If you haven't heard of Zeus, it's a Trojan horse that steals banking information via two methods: man-in-the-browser keystroke logging and Form Grabbing. First identified in July 2007, Zeus is spread mainly through drive-by downloads and phishing schemes, and its various variants have already infected hundreds of thousands of PCs. Now it looks like Zeus has been used to steal financial data from Anonymous supporters.
The story begins on January 19, 2012, when authorities raided Megaupload, and Anonymous hackers retaliated by taking down DOJ, RIAA, MPAA, Universal Music websites, among others. That day, Anonymous released a list of several different DDoS attack tools under a guide referred to as "Tools of the DDoS trade" and "Idiot's Guide to Be Anonymous." Under "Operation Megaupload," supporters were urged to download one of the tools, which would enable them to contribute to the DDoS attacks with their own computers.
In the following weeks, the compromised DDoS tool may have also been used in attacks on several U.S. government websites to protest the government's support of the Anti-Counterfeiting Trade Agreement (ACTA) and against Syrian government websites. Since the modified Slowloris link was on the list, countless people who thought they were simply supporting Anonymous' mission were actually compromising their own financial security.
Security firm Symantec has the details:
An attacker took a popular PasteBin guide, used by Anonymous members for downloading and using the DoS tool Slowloris, and modified it. In this modified version, the attacker changed the download link to a Trojanized version of the Slowloris tool with matching text. Later that same day, a separate Anonymous DoS guide was posted on PasteBin which included links to various DoS tools. Slowloris was included in this list of tools—the Trojanized version copied from the modified guide.

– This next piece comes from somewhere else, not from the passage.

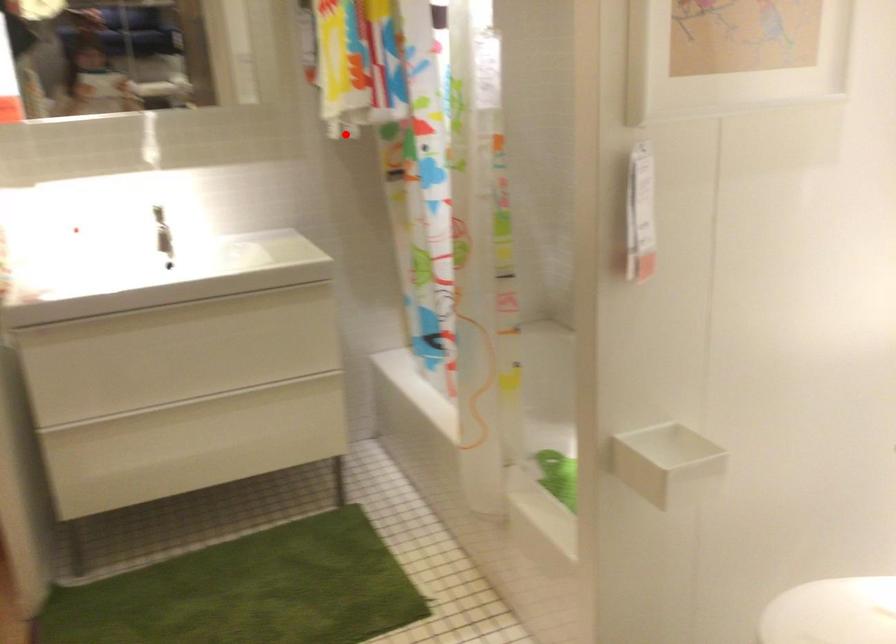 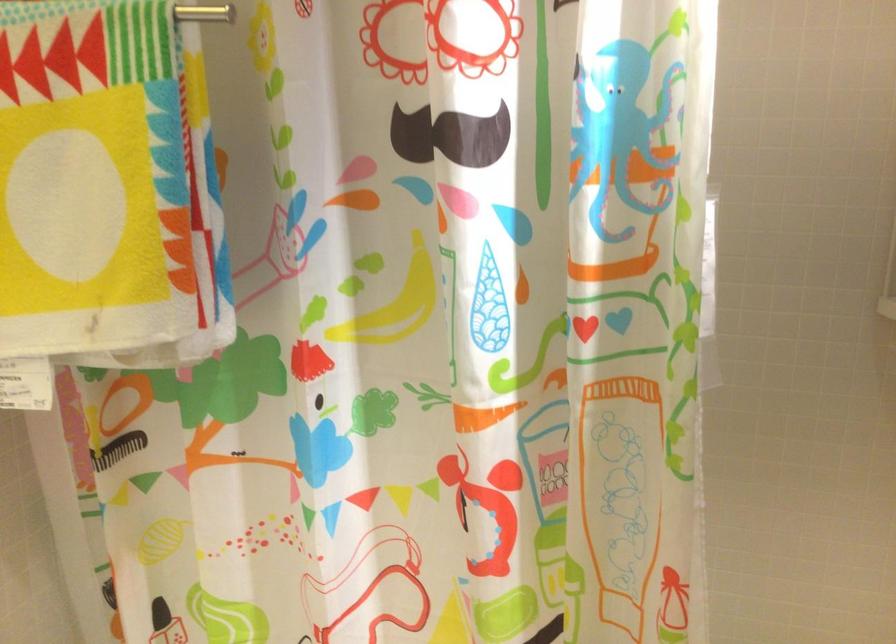 Question: I am providing you with two images of the same scene from different viewpoints. Image1 has a red point marked. In image2, the corresponding 3D location appears at what relative position? Reply with the corresponding letter.

Choices:
 (A) Closer
 (B) Farther

Answer: (A)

Once downloaded, installed, and executed, the infected version of Slowloris uses the Zeus botnet client to send login credentials and cookies to the criminal's C&C server. In typical Trojan fashion, the botnet also orders the Slowloris tool on the infected user's computer to attack Anonymous targets, ensuring that the victim still sees the tool do what he or she expects it to.
It's not clear how many Anonymous supporters used the infected Slowloris, so there's no way to gauge how many were (or still are) unknowingly transmitting their own bank account data to a remote server. Security companies have previously warned Internet users backing Anonymous not to participate in the DDoS attacks because they are breaking the law. Now, Symantec says they "may also be at risk of having their online banking and email credentials stolen."